At this particular moment, I’m not entirely sure which day I’m on. Yesterday was minutely separated by two short cat naps in which I only found slight rejuvenation. Because of some miscommunication among other things, I wasn’t able to spend the weekend in Atlanta like I planned. Instead, Holly taught me to drive her manual transmission Ford Taurus at midnight and we headed west. After much frustration on my part, we made it to the airport at 5am. Holly dropped me at the gate and took off back toward Charleston. She’s an amazing friend, I tell you what.
I walked into the airport with the assumption I could just check my bags, go through security and wait out the next 12 hours exploring this massive travel hub. However, that was not the case. The airline I’m flying only has one flight per day to Seattle and the kiosk employees don’t arrive until three hours before departure. For me that meant good quality time stuck in a food court with two big suitcases and my backpack. Thank goodness I opted out of bringing my guitar – that would have been beyond disastrous.

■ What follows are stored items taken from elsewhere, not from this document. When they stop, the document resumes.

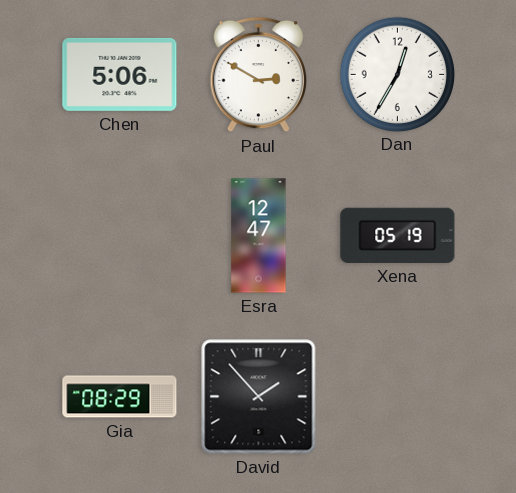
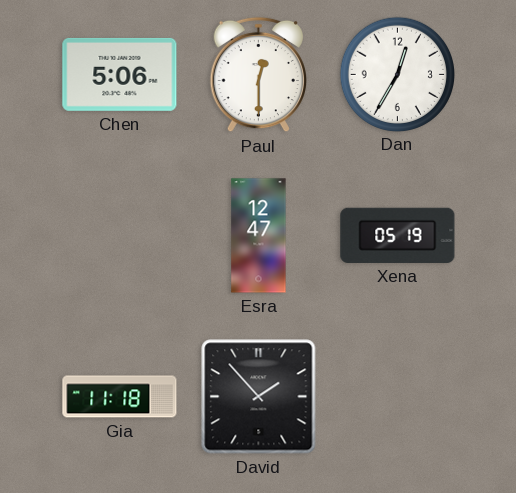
Paul: 2:50 -> 12:30
Gia: 08:29 -> 11:18
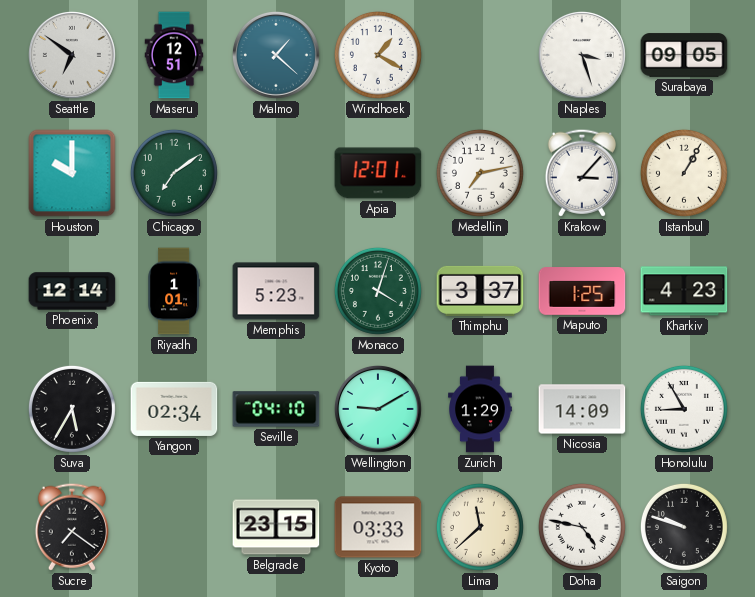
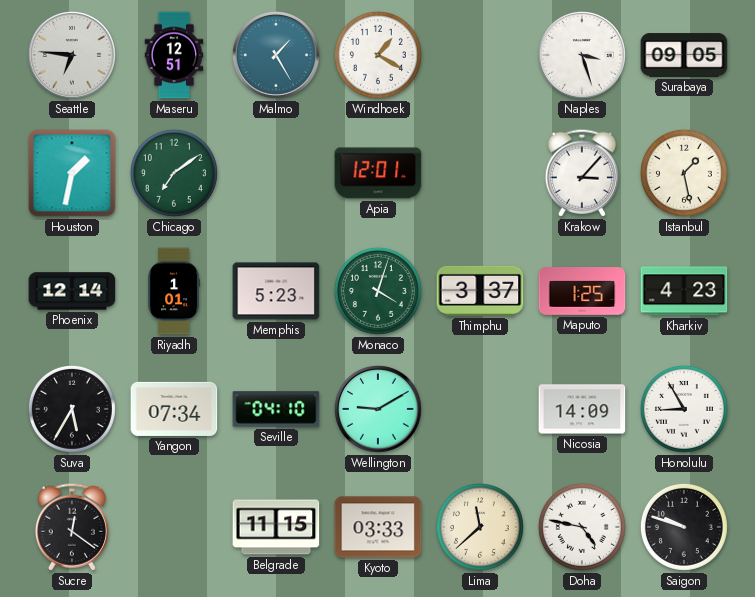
Seattle: 6:51 -> 6:46
Malmo: 1:22 -> 1:25
Houston: 10:00 -> 1:32
Medellin: 7:13 -> none
Istanbul: 1:05 -> 1:28
Yangon: 02:34 -> 07:34
Zurich: 1:29 -> none
Sucre: 7:21 -> 12:21
Belgrade: 23:15 -> 11:15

I tried being productive, and I actually was for quite a while. But if you’ve traveled a lot, or even just a little, you have to know one of the best parts of sitting so long in a place with hundreds of people is the sport of people watching. For the most part, I observed all the airport employees beginning their shifts early in the morning. I guess I took a moment to sit back and take in the monotony. I could feel the gloom of their personal gray clouds raining down moody monday’s. Just another day. Just another dollar. Some held their heads high, others walked with defeat. Some shuffled aimlessly with their lunch bags in hand.
I knew none of their stories. I imagined some of them coming from cramped apartments, leaving their kids to ready themselves for school. I pictured others at a second job to make ends meet. Some I knew felt blessed to have the job they held. In that moment, God spoke to me and said, but I know each of them. It was a jolt of truth, a slap of reality that this world is bigger than I am and God knows all about it. Each story, each triumph, each failure, each second chance. God sent His son for that sea of faces and God’s son willingly died for each of these strangers. Well, strangers to me.
Sitting at my gate writing this, I just witnessed a man help a disabled man he didn’t know. The disabled man was trying to catch the attention of an attendant. I saw it and ignored it, too focused on my composition. But this other man got up and asked the man if he could help. And he did. Wow. First, I feel like a hypocrite, but God just showed me a picture of Jesus…we are all that disabled man asking for help…and we’ve been ignored by a world who says it will help the broken in its own way, in its own time. But a man who seems to be a total stranger stood up and lent his own hand in assistance when the hurting man needed it.
I made it a point today to ask God to speak to me. In the midst of a busy airport and a 12 hour confinement, he did. Amid the sea of faces and good Samaritans, I found that I have so much to learn about life…and what I learn I need to practice. So if you were at the Atlanta airport today, know that you weren’t lost in a sea of faces. In fact, you stood right out to me.